Lo primero que se revela a la mirada fija hacia esa llama, es que una mujer contiene dentro de sí todos los elementos: agua, aire, tierra y fuego. Por eso, cuando la miro los ojos, (y aunque puedo muy bien distinguir el fuego), no podría hablar sobre él de manera separada, como un elemento en sí mismo, desconectado por la razón, de la dinámica misma de la creación. La mujer es la gestadora, la continente, la portadora de la creación en su advocación humana y carnal. El fuego evapora las aguas hacia el cielo para que retornen a la tierra. El fuego se crece con los vientos pero sucumbe a su vez a la fuerza de las aguas. El fuego ilumina la tierra. El fuego es luz, la creación empieza con una explosión de luz, el tiempo empieza a correr a partir de la aparición de la luz…la vida y la duración individual empieza con la luz y en este caso es ella quien nos lleva, quien nos da a la luz. Esto nos revela que es en la mujer donde el ciclo de luz se cumple, se consuma, adquiere su sentido en términos humanos. La mujer es la primera y la última instancia del fuego creador, de la luz como elemento transformador y renovador de la vida a través de los nacimientos.

Para entender esta condición del fuego como elemento de transformación, no necesito leer a Heráclito… mucho más revelador, ha sido el sucumbir a la llama de esta mujer provocadora de todos mis renacimientos. Una sola mano de ella en mi pecho, y toda esa extensión por el efecto de su toque, se convierte en el lugar de todas las transformaciones. No hay forma de que un hombre fecunde, de que sea fecundante, a no ser que sea por su capacidad de atravesar el fuego en los ojos de una mujer.

La teoría física del fuego como producto de la fricción de sólidos a velocidades enervantes, se explica por sí sola cuando ella se abre y se entrega a la fricción de mi cuerpo. Allí en el centro de su llama, concurren todas las propiedades simbólicas o las formas del fuego según la dirección de la fuerza con que la alcen mis abrazos: hacia el aire o hacia la tierra. El erotismo más inclemente, la energía del universo y el calor de su cuerpo, concurren indiferenciados con el aliento del espíritu, con las bocanadas de sus besos, literalmente con la lengua ardiente del espíritu santo, pues puedo jurar que de cada encuentro con su fuego, he salido siempre más purificado.
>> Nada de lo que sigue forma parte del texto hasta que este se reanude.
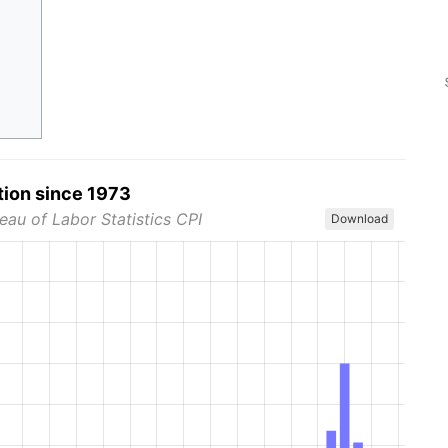
tion since 1973
eau of Labor Statistics CPI
Download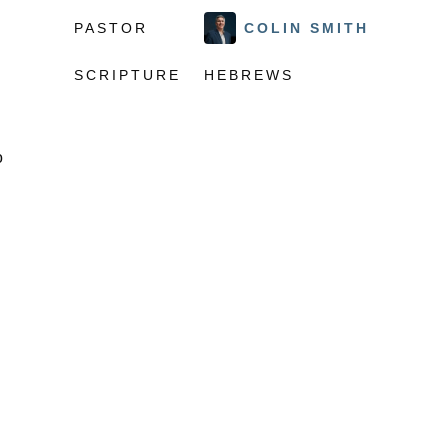
PASTOR
COLIN SMITH
SCRIPTURE
HEBREWS
o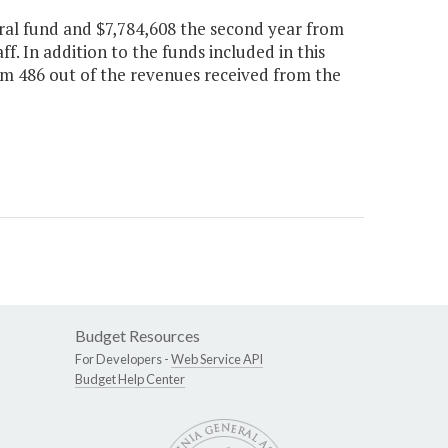
ral fund and $7,784,608 the second year from
ff. In addition to the funds included in this
tem 486 out of the revenues received from the
Budget Resources
For Developers -
Web Service API
Budget Help Center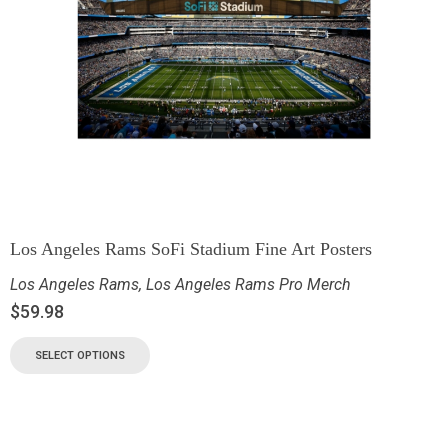
Los Angeles Rams SoFi Stadium Fine Art Posters
Los Angeles Rams
,
Los Angeles Rams Pro Merch
$
59.98
SELECT OPTIONS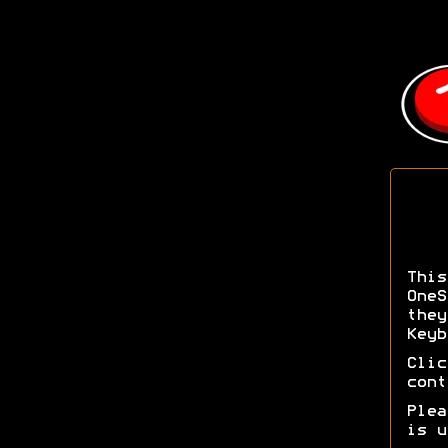
Thi
OneS
the
Keyb
Cli
cont
Ple
is u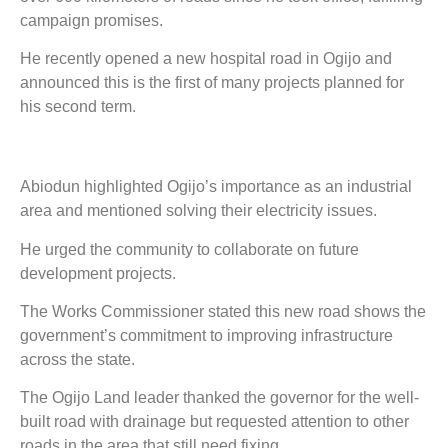
campaign promises.
He recently opened a new hospital road in Ogijo and
announced this is the first of many projects planned for
his second term.
Abiodun highlighted Ogijo’s importance as an industrial
area and mentioned solving their electricity issues.
He urged the community to collaborate on future
development projects.
The Works Commissioner stated this new road shows the
government’s commitment to improving infrastructure
across the state.
The Ogijo Land leader thanked the governor for the well-
built road with drainage but requested attention to other
roads in the area that still need fixing.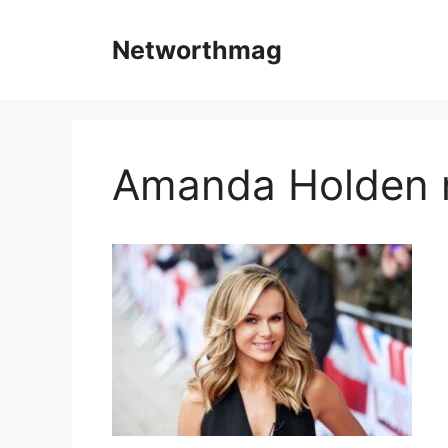
Skip
to
Networthmag
content
Amanda Holden 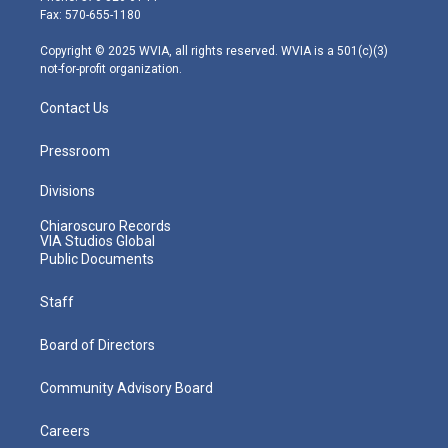
r
r
e
o
i
Fax: 570-655-1180
a
k
n
m
Copyright © 2025 WVIA, all rights reserved. WVIA is a 501(c)(3)
not-for-profit organization.
Contact Us
Pressroom
Divisions
Chiaroscuro Records
VIA Studios Global
Public Documents
Staff
Board of Directors
Community Advisory Board
Careers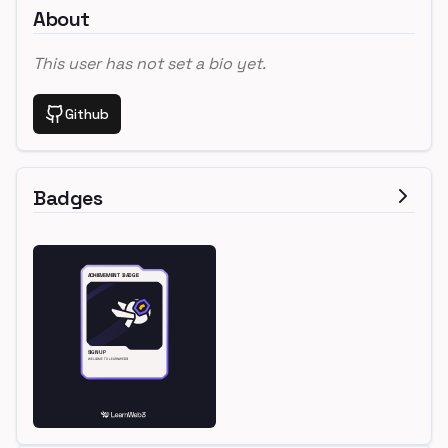
About
This user has not set a bio yet.
Github
Badges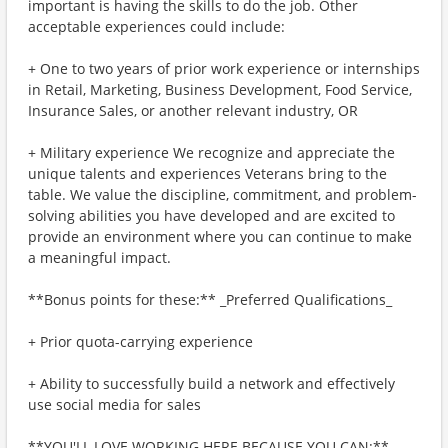
important is having the skills to do the job. Other
acceptable experiences could include:
+ One to two years of prior work experience or internships
in Retail, Marketing, Business Development, Food Service,
Insurance Sales, or another relevant industry, OR
+ Military experience We recognize and appreciate the
unique talents and experiences Veterans bring to the
table. We value the discipline, commitment, and problem-
solving abilities you have developed and are excited to
provide an environment where you can continue to make
a meaningful impact.
**Bonus points for these:** _Preferred Qualifications_
+ Prior quota-carrying experience
+ Ability to successfully build a network and effectively
use social media for sales
**YOU'LL LOVE WORKING HERE BECAUSE YOU CAN:**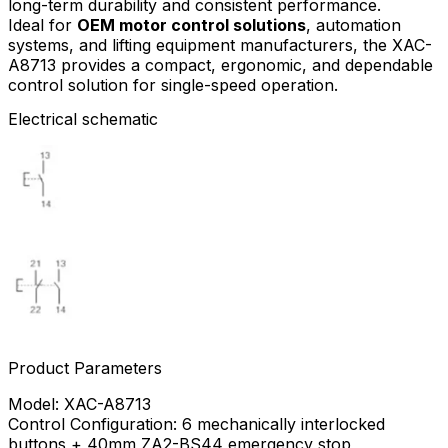
long-term durability and consistent performance.
Ideal for
OEM motor control solutions
, automation
systems, and lifting equipment manufacturers, the XAC-
A8713 provides a compact, ergonomic, and dependable
control solution for single-speed operation.
Electrical schematic
Product Parameters
Model: XAC-A8713
Control Configuration: 6 mechanically interlocked
buttons + 40mm ZA2-BS44 emergency stop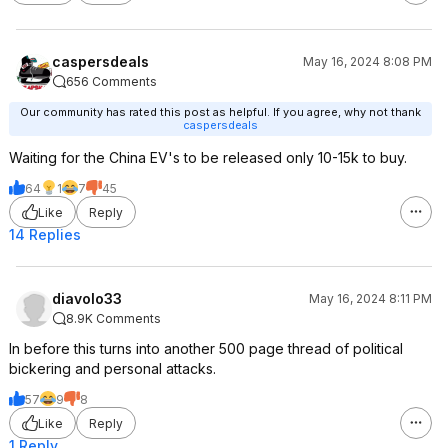
caspersdeals
May 16, 2024 8:08 PM
656 Comments
Our community has rated this post as helpful. If you agree, why not thank
caspersdeals
Waiting for the China EV's to be released only 10-15k to buy.
64
1
7
45
Like
Reply
14 Replies
diavolo33
May 16, 2024 8:11 PM
8.9K Comments
In before this turns into another 500 page thread of political
bickering and personal attacks.
57
9
8
Like
Reply
1 Reply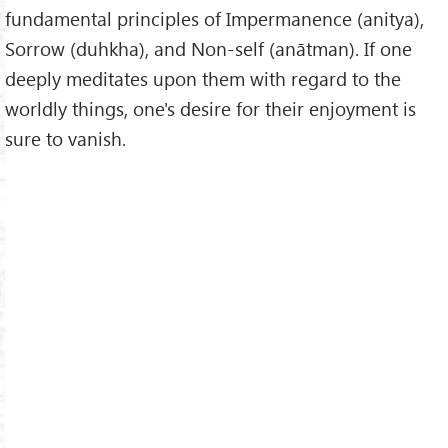
fundamental principles of Impermanence (anitya),
Sorrow (duhkha), and Non-self (anātman). If one
deeply meditates upon them with regard to the
worldly things, one's desire for their enjoyment is
sure to vanish.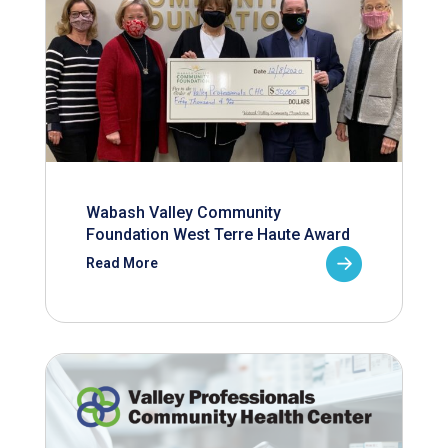
Wabash Valley Community
Foundation West Terre Haute Award
Read More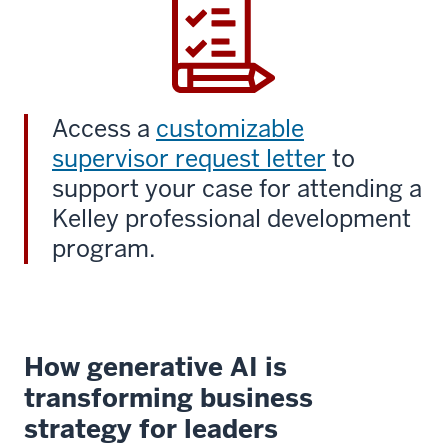
Access a
customizable
supervisor request letter
to
support your case for attending a
Kelley professional development
program.
How generative AI is
transforming business
strategy for leaders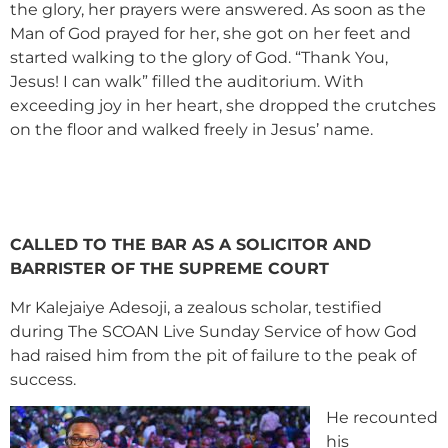
the glory, her prayers were answered. As soon as the
Man of God prayed for her, she got on her feet and
started walking to the glory of God. “Thank You,
Jesus! I can walk” filled the auditorium. With
exceeding joy in her heart, she dropped the crutches
on the floor and walked freely in Jesus’ name.
CALLED TO THE BAR AS A SOLICITOR AND
BARRISTER OF THE SUPREME COURT
Mr Kalejaiye Adesoji, a zealous scholar, testified
during The SCOAN Live Sunday Service of how God
had raised him from the pit of failure to the peak of
success.
He recounted
his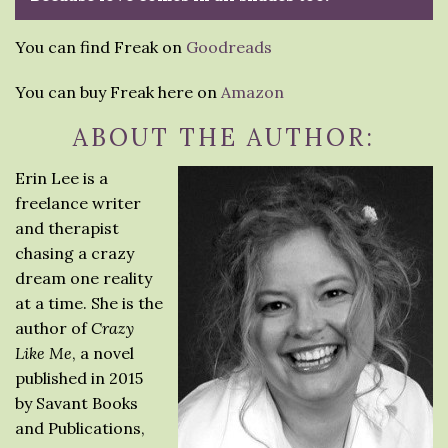
You can find Freak on
Goodreads
You can buy Freak here on
Amazon
ABOUT THE AUTHOR:
Erin Lee is a
freelance writer
and therapist
chasing a crazy
dream one reality
at a time. She is the
author of
Crazy
Like Me
, a novel
published in 2015
by Savant Books
and Publications,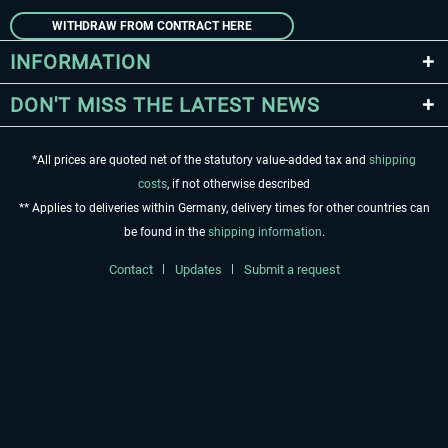
WITHDRAW FROM CONTRACT HERE
INFORMATION
DON'T MISS THE LATEST NEWS
*All prices are quoted net of the statutory value-added tax and
shipping
costs
, if not otherwise described
** Applies to deliveries within Germany, delivery times for other countries can
be found in the
shipping information
.
Contact
Updates
Submit a request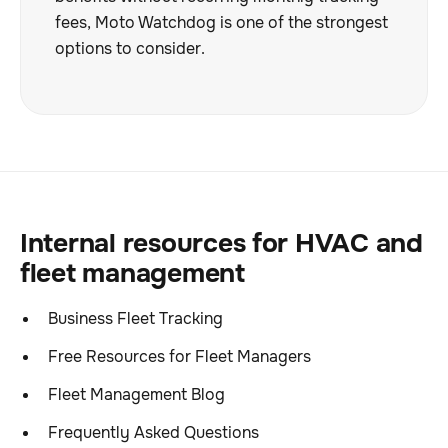
fees, Moto Watchdog is one of the strongest
options to consider.
Internal resources for HVAC and
fleet management
Business Fleet Tracking
Free Resources for Fleet Managers
Fleet Management Blog
Frequently Asked Questions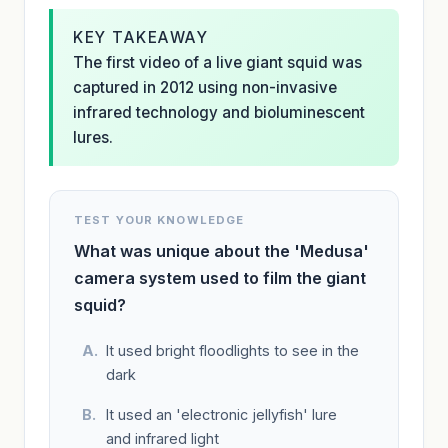
KEY TAKEAWAY
The first video of a live giant squid was
captured in 2012 using non-invasive
infrared technology and bioluminescent
lures.
TEST YOUR KNOWLEDGE
What was unique about the 'Medusa'
camera system used to film the giant
squid?
It used bright floodlights to see in the
dark
It used an 'electronic jellyfish' lure
and infrared light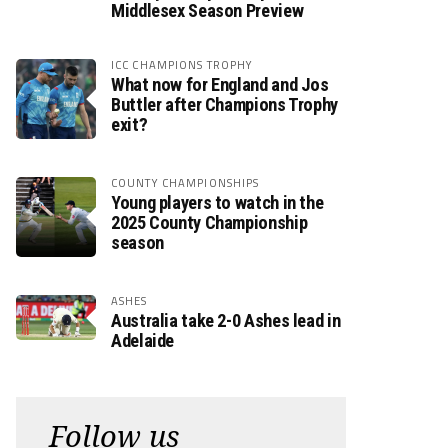
Middlesex Season Preview
ICC CHAMPIONS TROPHY
What now for England and Jos
Buttler after Champions Trophy
exit?
COUNTY CHAMPIONSHIPS
Young players to watch in the
2025 County Championship
season
ASHES
Australia take 2-0 Ashes lead in
Adelaide
Follow us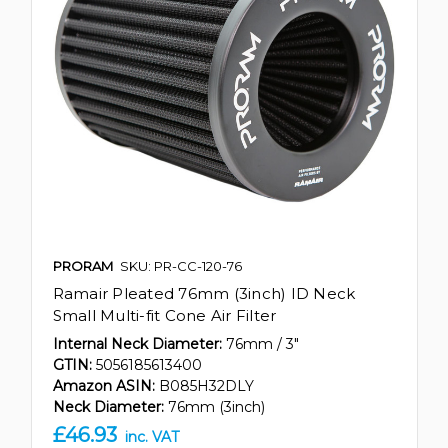
PRORAM
SKU: PR-CC-120-76
Ramair Pleated 76mm (3inch) ID Neck
Small Multi-fit Cone Air Filter
Internal Neck Diameter:
76mm / 3"
GTIN:
5056185613400
Amazon ASIN:
B085H32DLY
Neck Diameter:
76mm (3inch)
£46.93
inc. VAT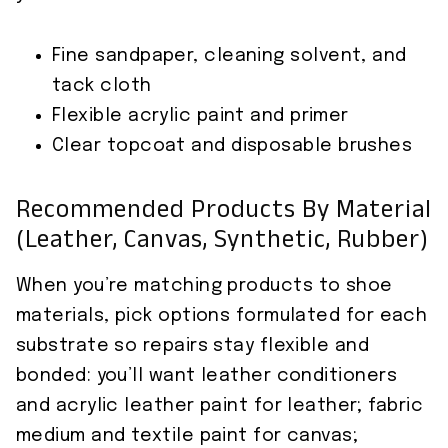
Fine sandpaper, cleaning solvent, and
tack cloth
Flexible acrylic paint and primer
Clear topcoat and disposable brushes
Recommended Products By Material
(leather, Canvas, Synthetic, Rubber)
When you’re matching products to shoe
materials, pick options formulated for each
substrate so repairs stay flexible and
bonded: you’ll want leather conditioners
and acrylic leather paint for leather; fabric
medium and textile paint for canvas;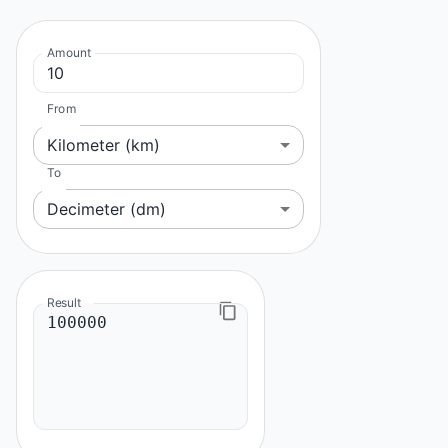
Amount
From
Kilometer (km)
To
Decimeter (dm)
Result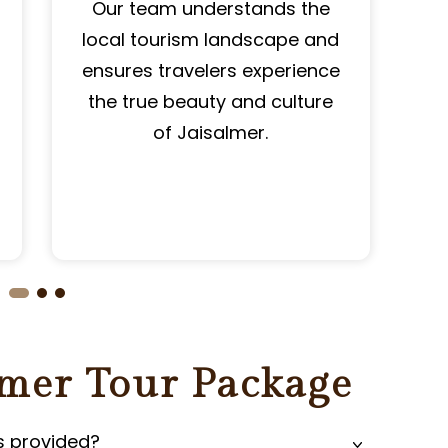
Our team understands the
local tourism landscape and
P
ensures travelers experience
the true beauty and culture
of Jaisalmer.
lmer Tour Package
s provided?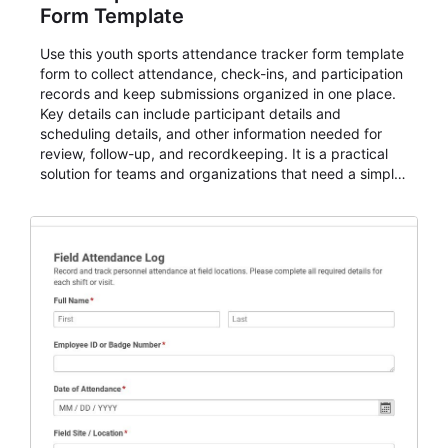
Form Template
Use this youth sports attendance tracker form template
form to collect attendance, check-ins, and participation
records and keep submissions organized in one place.
Key details can include participant details and
scheduling details, and other information needed for
review, follow-up, and recordkeeping. It is a practical
solution for teams and organizations that need a simple
AbcSubmit workflow for attendance, check-ins, and
participation records.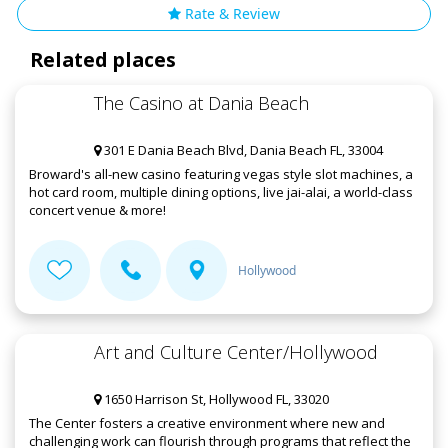
Rate & Review
Related places
The Casino at Dania Beach
301 E Dania Beach Blvd, Dania Beach FL, 33004
Broward's all-new casino featuring vegas style slot machines, a
hot card room, multiple dining options, live jai-alai, a world-class
concert venue & more!
Hollywood
Art and Culture Center/Hollywood
1650 Harrison St, Hollywood FL, 33020
The Center fosters a creative environment where new and
challenging work can flourish through programs that reflect the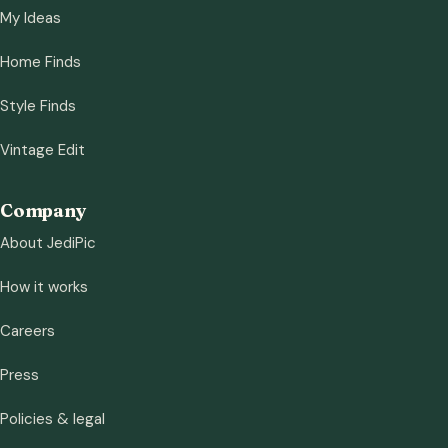
My Ideas
Home Finds
Style Finds
Vintage Edit
Company
About JediPic
How it works
Careers
Press
Policies & legal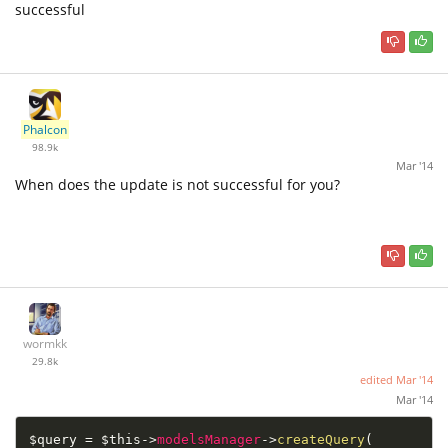
successful
Phalcon
98.9k
Mar '14
When does the update is not successful for you?
wormkk
29.8k
edited
Mar '14
Mar '14
$query
=
$this
-
>
modelsManager
-
>
createQuery
(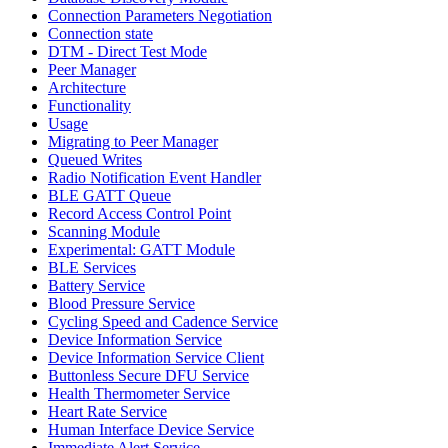
Connection Parameters Negotiation
Connection state
DTM - Direct Test Mode
Peer Manager
Architecture
Functionality
Usage
Migrating to Peer Manager
Queued Writes
Radio Notification Event Handler
BLE GATT Queue
Record Access Control Point
Scanning Module
Experimental: GATT Module
BLE Services
Battery Service
Blood Pressure Service
Cycling Speed and Cadence Service
Device Information Service
Device Information Service Client
Buttonless Secure DFU Service
Health Thermometer Service
Heart Rate Service
Human Interface Device Service
Immediate Alert Service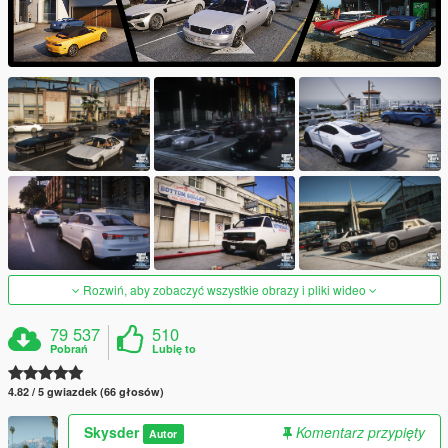
Rozwiń, aby zobaczyć wszystkie obrazy i pliki wideo
79 537
510
Pobrań
Lubię to
4.82 / 5 gwiazdek (66 głosów)
Skysder
Komentarz przypięty
Autor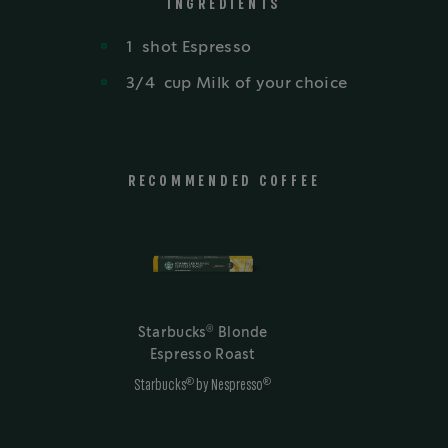
INGREDIENTS
1
shot
Espresso
3/4
cup
Milk of your choice
RECOMMENDED COFFEE
®
Starbucks
Blonde
Espresso Roast
®
®
Starbucks
by Nespresso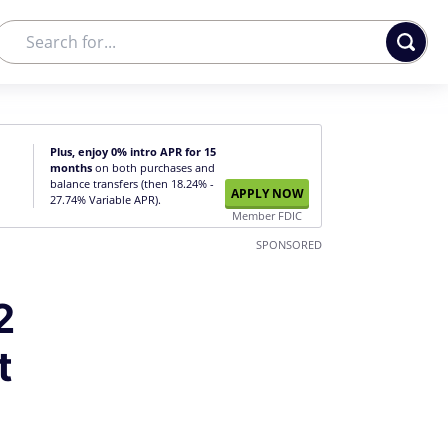
Plus, enjoy 0% intro APR for 15
months
on both purchases and
balance transfers (then 18.24% -
APPLY NOW
27.74% Variable APR).
Member FDIC
SPONSORED
2
t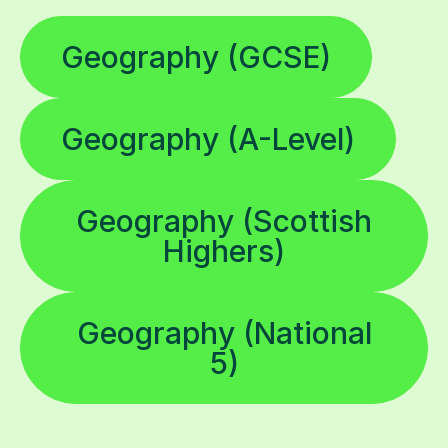
Geography (GCSE)
Geography (A-Level)
Geography (Scottish
Highers)
Geography (National
5)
Podría decir incluso dándole la razón a Mircea Eliade, que atravesar su fuego expresa plenamente el contenido simbólico de la trascendencia de aquello meramente humano.

Los alquimistas por su parte, hablan del fuego como elemento unificador y de consolidación. Si hay algún proceso que eleve la materia a ese territorio intangible de lo inefable, es el cuerpo de una mujer. En él se cumplen con rigurosidad perfecta las cualidades del vaso de las transformaciones. Ha sido también a través de la mujer que amo, como me he vuelto un alquimista secreto, capaz de transformar la sombra en oro puro. No me cabe la menor duda que el amor es el proceso alquímico más elevado, más claro para llegar a esa consistencia de la que hablaba la poeta. Y digo esto no solo porque he reconocido por las marcas en el rostro de la mujer que amo, su consistencia lograda a fuego lento, sino porque a su lado yo mismo me vuelvo consistente, desde los pies hasta la frente, porque la única explicación posible de esta transformación vivificante, es el hecho irrefutable de que ella a su vez me ama con entrega total, de que por ello es capaz de amar con consistencia.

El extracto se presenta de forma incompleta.